In chapter IV of Thomas Deloney's "novel" Thomas of Reading, king Henry I of England is willing to grant the clothiers a few requests as a reward for their support during a military campaign in France. Hodgekins, a clothier from Halifax (Yorkshire), requests that the town of Halifax be allowed to hang thieves who steal "Clothes". While the king is saying he is willing to grant the request, Hodgekins interrupts him:
With that Hodgekins unmannerly interrupted the King, saying in broad Northerne speech, Yea gude faith, mai Liedge, the faule eule of mai saule, giff any thing will keepe them whiat, till the karles be hanged by the cragge. What the dule care they for boaring their eyne, sea lang as they mae gae groping up and down the Country like fause lizar lownes, begging and craking?
Most of this understandable, but not all of it (in bold):
(...) Yes, good faith, my liege, the foul eule of my soul, give anything [that] will keep them whiatt, till the karls/guys are hanged by the cragge (neck?).
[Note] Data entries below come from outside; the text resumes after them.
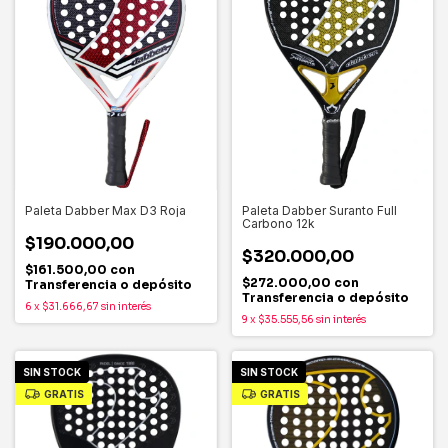
Paleta Dabber Suranto Full
Paleta Dabber Max D3 Roja
Carbono 12k
$190.000,00
$320.000,00
$161.500,00
con
$272.000,00
con
Transferencia o depósito
Transferencia o depósito
6
x
$31.666,67
sin interés
9
x
$35.555,56
sin interés
SIN STOCK
SIN STOCK
GRATIS
GRATIS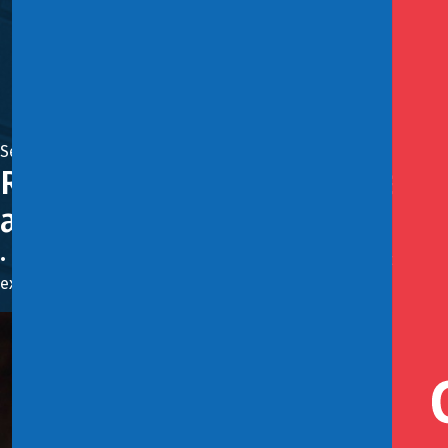
Septiembre 11, 2025
Reuniones con inversionistas, 
al parlamento británico marca
• El ministro Grau ofrecerá una charla magistral y abordar
externo.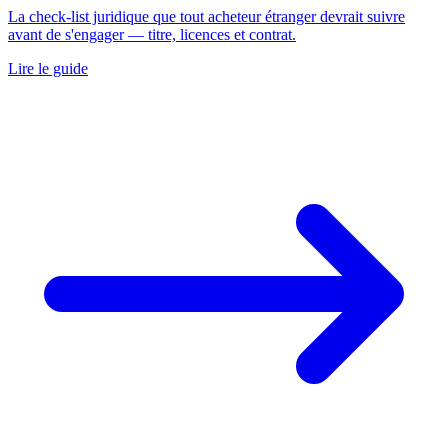
La check-list juridique que tout acheteur étranger devrait suivre
avant de s'engager — titre, licences et contrat.
Lire le guide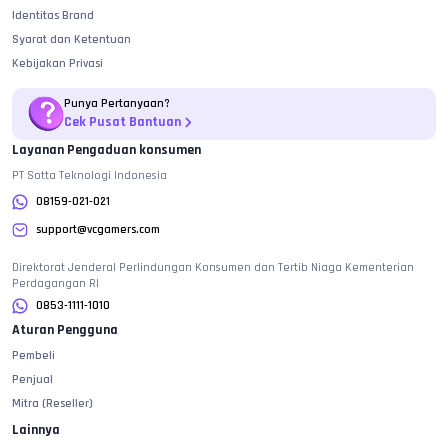
Identitas Brand
Syarat dan Ketentuan
Kebijakan Privasi
Punya Pertanyaan?
Cek Pusat Bantuan
Layanan Pengaduan konsumen
PT Sotta Teknologi Indonesia
08159-021-021
support@vcgamers.com
Direktorat Jenderal Perlindungan Konsumen dan Tertib Niaga Kementerian
Perdagangan RI
0853-1111-1010
Aturan Pengguna
Pembeli
Penjual
Mitra (Reseller)
Lainnya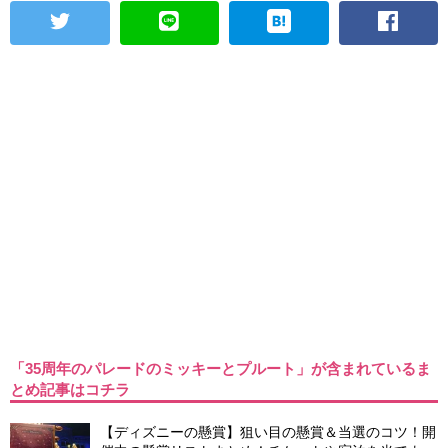
「35周年のパレードのミッキーとプルート」が含まれているま
とめ記事はコチラ
【ディズニーの懸賞】狙い目の懸賞＆当選のコツ！開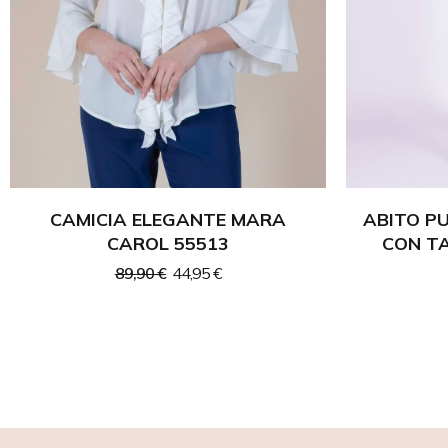
CAMICIA ELEGANTE MARA
ABITO P
CAROL 55513
CON T
89,90 €
44,95 €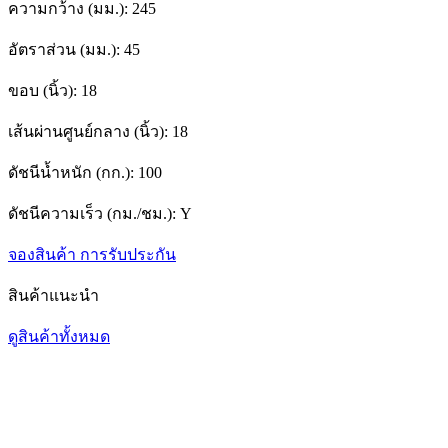
ความกว้าง (มม.):
245
อัตราส่วน (มม.):
45
ขอบ (นิ้ว):
18
เส้นผ่านศูนย์กลาง (นิ้ว):
18
ดัชนีน้ำหนัก (กก.):
100
ดัชนีความเร็ว (กม./ชม.):
Y
จองสินค้า
การรับประกัน
สินค้าแนะนำ
ดูสินค้าทั้งหมด
1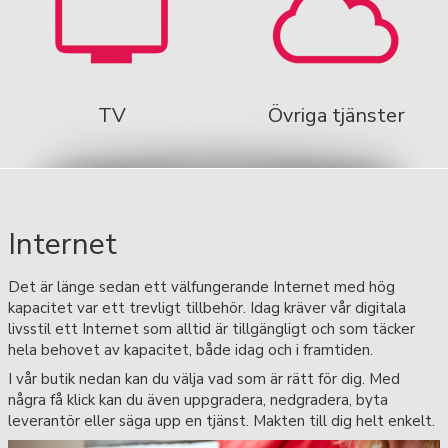
TV
Övriga tjänster
Internet
Det är länge sedan ett välfungerande Internet med hög
kapacitet var ett trevligt tillbehör. Idag kräver vår digitala
livsstil ett Internet som alltid är tillgängligt och som täcker
hela behovet av kapacitet, både idag och i framtiden.
I vår butik nedan kan du välja vad som är rätt för dig. Med
några få klick kan du även uppgradera, nedgradera, byta
leverantör eller säga upp en tjänst. Makten till dig helt enkelt.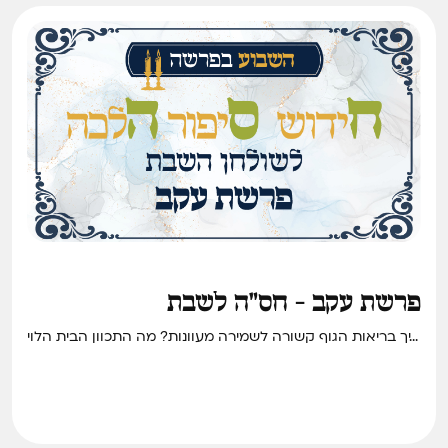
פרשת עקב - חס"ה לשבת
איך בריאות הגוף קשורה לשמירה מעוונות? מה התכוון הבית הלוי
ששאל את תלמידו שוב ושוב ׳מה אתה עושה׳? ומה צריך לכוון
באמירת ׳איה׳ בקדושה של תפילת מוסף? • חידוש סיפור והלכה
לשבת פרשת עקב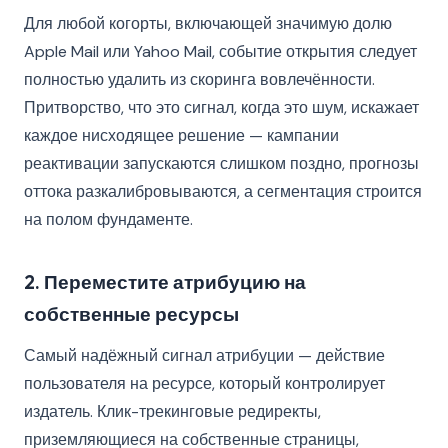
Для любой когорты, включающей значимую долю
Apple Mail или Yahoo Mail, событие открытия следует
полностью удалить из скоринга вовлечённости.
Притворство, что это сигнал, когда это шум, искажает
каждое нисходящее решение — кампании
реактивации запускаются слишком поздно, прогнозы
оттока разкалибровываются, а сегментация строится
на полом фундаменте.
2. Переместите атрибуцию на
собственные ресурсы
Самый надёжный сигнал атрибуции — действие
пользователя на ресурсе, который контролирует
издатель. Клик-трекинговые редиректы,
приземляющиеся на собственные страницы,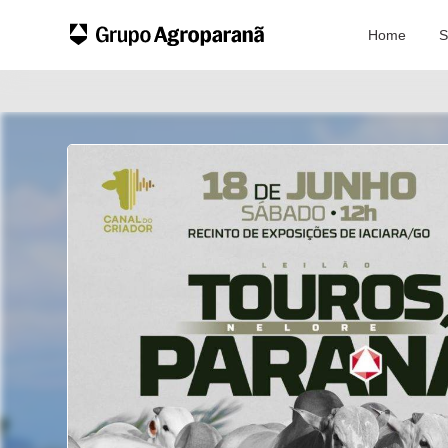
Home
S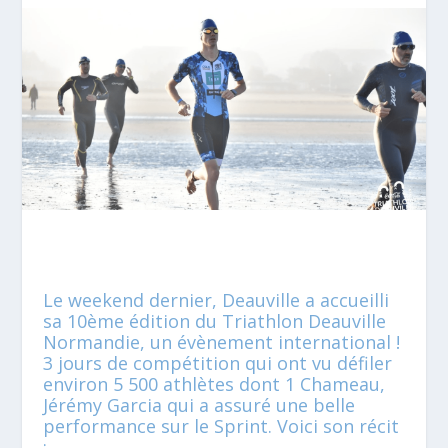
Le weekend dernier, Deauville a accueilli
sa 10ème édition du Triathlon Deauville
Normandie, un évènement international !
3 jours de compétition qui ont vu défiler
environ 5 500 athlètes dont 1 Chameau,
Jérémy Garcia qui a assuré une belle
performance sur le Sprint. Voici son récit
: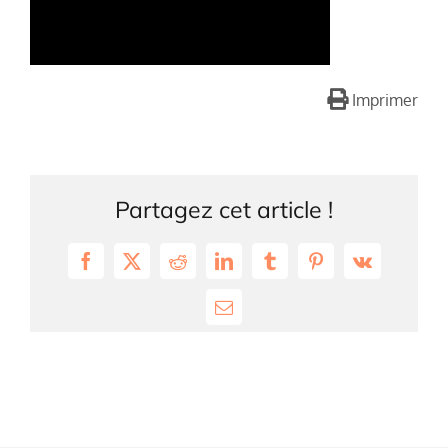
Imprimer
Partagez cet article !
Facebook
X
Reddit
LinkedIn
Tumblr
Pinterest
Vk
Email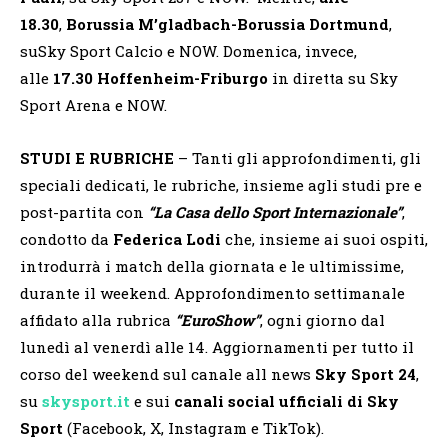
18.30
,
Borussia M’gladbach-Borussia Dortmund
,
suSky Sport Calcio e NOW. Domenica, invece,
alle
17.30
Hoffenheim-Friburgo
in diretta su Sky
Sport Arena e NOW.
STUDI E RUBRICHE
– Tanti gli approfondimenti, gli
speciali dedicati, le rubriche, insieme agli studi pre e
post-partita con
“La Casa dello Sport Internazionale”
,
condotto da
Federica Lodi
che, insieme ai suoi ospiti,
introdurrà i match della giornata e le ultimissime,
durante il weekend. Approfondimento settimanale
affidato alla rubrica
“EuroShow”
, ogni giorno dal
lunedì al venerdì alle 14. Aggiornamenti per tutto il
corso del weekend sul canale all news
Sky Sport 24
,
su
skysport.it
e sui
canali social ufficiali di Sky
Sport
(Facebook, X, Instagram e TikTok).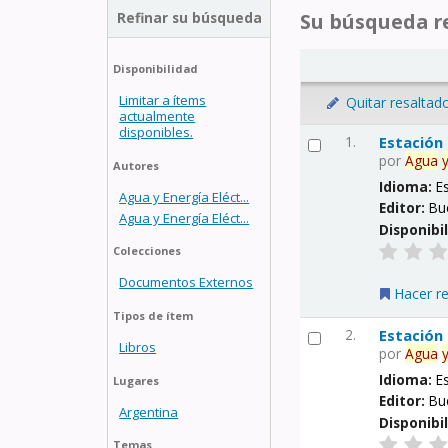
Refinar su búsqueda
Su búsqueda re
Disponibilidad
Limitar a ítems
Quitar resaltad
actualmente
disponibles.
1.
Estación
por
Agua
Autores
Idioma:
E
Agua y Energía Eléct...
Editor:
Bu
Agua y Energía Eléct...
Disponibi
Colecciones
Documentos Externos
Hacer r
Tipos de ítem
2.
Estación
Libros
por
Agua
Idioma:
E
Lugares
Editor:
Bu
Argentina
Disponibi
Temas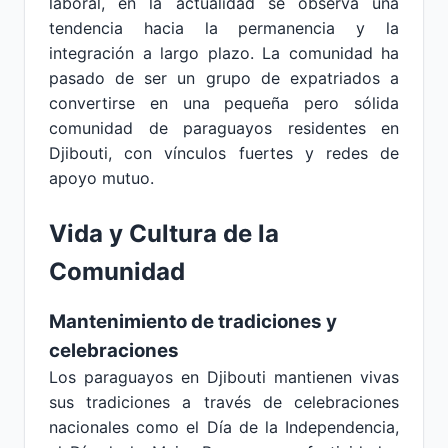
laboral, en la actualidad se observa una
tendencia hacia la permanencia y la
integración a largo plazo. La comunidad ha
pasado de ser un grupo de expatriados a
convertirse en una pequeña pero sólida
comunidad de paraguayos residentes en
Djibouti, con vínculos fuertes y redes de
apoyo mutuo.
Vida y Cultura de la
Comunidad
Mantenimiento de tradiciones y
celebraciones
Los paraguayos en Djibouti mantienen vivas
sus tradiciones a través de celebraciones
nacionales como el Día de la Independencia,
What the dule (or devil?) care they for boaring their eyes, so/as long as they may go groping up and down the country like false lizar lownes (i.e. loons), begging and craking (crying out loudly?).
"Boaring their eyne" posssibly means blinding them (the English verb bore is a cognate of German bohren), though I am not aware of this being a punishment for theft in medieval England. Who can fill in the gaps and confirm that my other guesses are correct?